▸ **Work request**: Please write out exactly the lines that begin at the line containing "Bitruści Partnerzy" and run to the end of the records.

= = = = =

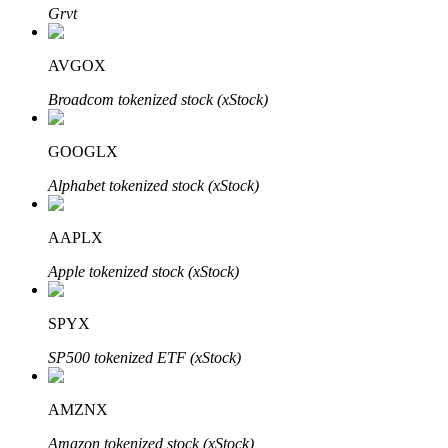
Bitrue
AI
Grvt
AVGOX
Broadcom tokenized stock (xStock)
GOOGLX
Bitruści Partnerzy
Alphabet tokenized stock (xStock)
AAPLX
Apple tokenized stock (xStock)
SPYX
SP500 tokenized ETF (xStock)
Afiliaci Bitrue
AMZNX
Aż do 65% prowizji!
Amazon tokenized stock (xStock)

= = = = =

▸ **Answer for the task**:
Bitruści Partnerzy
Alphabet tokenized stock (xStock)
AAPLX
Apple tokenized stock (xStock)
SPYX
SP500 tokenized ETF (xStock)
Afiliaci Bitrue
AMZNX
Aż do 65% prowizji!
Amazon tokenized stock (xStock)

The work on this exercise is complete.